The electronic database MEDLINE/PubMed was searched on October 11, 2020, for retrospective studies, case series, case reports, or letters on oral manifestations associated with COVID-19. Those with serologic tests and clinical characteristics sufficient for a definitive diagnosis were included. No language restrictions were adopted. The search was undertaken using the entry terms and keywords related to “oral cavity” and “SARS-CoV-2/COVID-19.” Articles reporting data on ageusia/hypogeusia as the main oral disease complaint were excluded.

The search yielded 509 articles, 21 of which, involving 65 individuals, were selected after application of inclusion/exclusion criteria (Supplementary Table I, available via Mendeley at https://doi.org/10.17632/csvv7xgbr9.1). Studies were from Europe (n = 11), South America (n = 6), Asia (n = 3), and North America (n = 1).
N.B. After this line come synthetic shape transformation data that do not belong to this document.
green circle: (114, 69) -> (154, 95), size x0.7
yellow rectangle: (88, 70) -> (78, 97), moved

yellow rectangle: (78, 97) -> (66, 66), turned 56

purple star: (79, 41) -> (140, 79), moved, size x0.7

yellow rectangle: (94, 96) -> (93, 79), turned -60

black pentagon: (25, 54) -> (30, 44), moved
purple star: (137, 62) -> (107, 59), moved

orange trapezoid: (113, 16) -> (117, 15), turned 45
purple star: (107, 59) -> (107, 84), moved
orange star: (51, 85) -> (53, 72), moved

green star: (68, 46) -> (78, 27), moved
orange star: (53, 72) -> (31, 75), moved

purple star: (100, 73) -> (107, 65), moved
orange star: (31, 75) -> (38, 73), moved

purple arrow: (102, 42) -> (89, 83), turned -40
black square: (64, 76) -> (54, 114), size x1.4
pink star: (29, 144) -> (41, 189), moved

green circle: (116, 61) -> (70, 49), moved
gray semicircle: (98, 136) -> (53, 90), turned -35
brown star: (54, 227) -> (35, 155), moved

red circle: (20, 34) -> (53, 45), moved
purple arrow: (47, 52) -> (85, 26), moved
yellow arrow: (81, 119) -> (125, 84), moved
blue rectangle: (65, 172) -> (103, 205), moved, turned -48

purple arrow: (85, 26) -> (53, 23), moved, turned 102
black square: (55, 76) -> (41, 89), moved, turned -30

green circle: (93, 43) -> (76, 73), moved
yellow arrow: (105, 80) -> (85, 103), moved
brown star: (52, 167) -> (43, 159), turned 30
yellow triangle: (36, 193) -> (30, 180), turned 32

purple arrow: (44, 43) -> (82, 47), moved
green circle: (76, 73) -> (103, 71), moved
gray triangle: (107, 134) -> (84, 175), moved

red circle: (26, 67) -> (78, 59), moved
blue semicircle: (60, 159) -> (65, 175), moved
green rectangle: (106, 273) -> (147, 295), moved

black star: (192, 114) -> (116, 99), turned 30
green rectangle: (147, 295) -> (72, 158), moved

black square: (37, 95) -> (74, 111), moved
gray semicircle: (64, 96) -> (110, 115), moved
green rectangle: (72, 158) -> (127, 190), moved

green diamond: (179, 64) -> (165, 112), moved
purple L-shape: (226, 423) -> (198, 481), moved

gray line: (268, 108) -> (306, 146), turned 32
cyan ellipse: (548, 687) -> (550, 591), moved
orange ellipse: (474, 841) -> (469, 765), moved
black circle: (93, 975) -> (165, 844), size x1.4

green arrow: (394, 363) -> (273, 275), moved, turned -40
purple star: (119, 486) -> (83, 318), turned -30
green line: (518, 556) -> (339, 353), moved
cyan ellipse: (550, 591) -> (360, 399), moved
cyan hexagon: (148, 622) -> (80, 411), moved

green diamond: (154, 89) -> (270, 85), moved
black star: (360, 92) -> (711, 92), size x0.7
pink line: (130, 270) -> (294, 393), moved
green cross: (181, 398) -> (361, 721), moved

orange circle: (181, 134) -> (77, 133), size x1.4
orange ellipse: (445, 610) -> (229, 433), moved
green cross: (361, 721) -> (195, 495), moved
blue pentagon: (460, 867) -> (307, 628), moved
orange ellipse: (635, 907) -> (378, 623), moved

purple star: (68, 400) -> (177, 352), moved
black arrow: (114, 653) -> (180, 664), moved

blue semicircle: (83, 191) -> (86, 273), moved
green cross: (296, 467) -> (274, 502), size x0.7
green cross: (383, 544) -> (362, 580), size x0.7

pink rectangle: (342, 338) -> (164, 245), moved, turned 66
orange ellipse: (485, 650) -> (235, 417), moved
There were 35 women (53.8%) and 27 men (41.5%). The affected individuals were a mean age of 44.2 ± 17.8 years (range, 16-83 years). The more commonly reported comorbidities were hypertension (19.3%), diabetes (9.6%), and obesity (6.4%). The most frequently detected oral manifestation was ulcer (n = 46 [54.1%]). For all oral manifestations, the tongue (n = 42 [53.8%]) was the most commonly affected site, involving the dorsum (n = 35), border (n = 31), and ventral surface (n = 6), followed by the palate (n = 14 [17.9%]; hard, n = 11; soft, n = 3), and lip (n = 9 [11.5%]), involving labial (n = 5) and semimucosa (n = 5) (Figs 1 and 2 ).

Fig 1.

Fig 1

Frequency of reported cases of oral and maxillofacial manifestations associated with COVID-19 by country (n = 65), sex (n = 62), decade of life (n = 62), and topical treatment (n = 56). Of note, local treatment was not analyzed by number of individuals but rather by of number of treatments (ie, the same individual may have used more than 1 therapy). PBMT, Photobiomodulation therapy; UK, United Kingdom; US, United States.

Fig 2.

Fig 2

Distribution of anatomic location and clinical manifestations associated with COVID-19 in the oral cavity. The parotid gland (n = 2) also showed manifestations. The anatomic location was not analyzed by number of individuals and the oral manifestation was not analyzed by the number of anatomic locations but rather by number of manifestations (ie, the same individual may have been affected at more than 1 anatomic site, and the same anatomic site may have shown more than 1 manifestation).

The oral mucosa is the first barrier against toxins, microorganisms, and trauma. Thus, the disruption of mucosal integrity increases the risk of oral changes.2 A variety of oral manifestations associated with COVID-19 have been reported since the outbreak. Concerns have been raised about whether the manifestations are indeed caused by SARS-CoV-2 or by different viruses that take advantage of systemic weakness during COVID-19.3

Soares et al4 and Ansari et al5 performed biopsies as well as immunohistochemical and serologic tests to rule out the presence of other viruses that commonly cause oral lesions such as herpes simplex viruses 1 and 2. The authors suggested that SARS-CoV-2 may be the causal agent of oral lesions.

Interestingly, we detected in our review that ulcerations were present in approximately 70% of individuals. Indeed, ulcers are classic presentations of a plethora of conditions such as trauma, infections, immunologic diseases, and others. Noteworthy, dermatologic manifestations, such as petechia-like and vesicobullous lesions, rash, erythematous lesion, and urticarial rash, were detected in 4 patients of our review. Ultimately, in-depth investigations using complementary assays (eg, histologic examination and polymerase chain reaction) are essential to elucidate the diagnosis of oral manifestation during COVID-19. Comprehensive oral and full-skin examinations are essential for clinical detection and referral for testing of COVID-19.

Conflicts of interest

None disclosed.

Footnotes

Funding sources: None.

IRB approval status: Not applicable.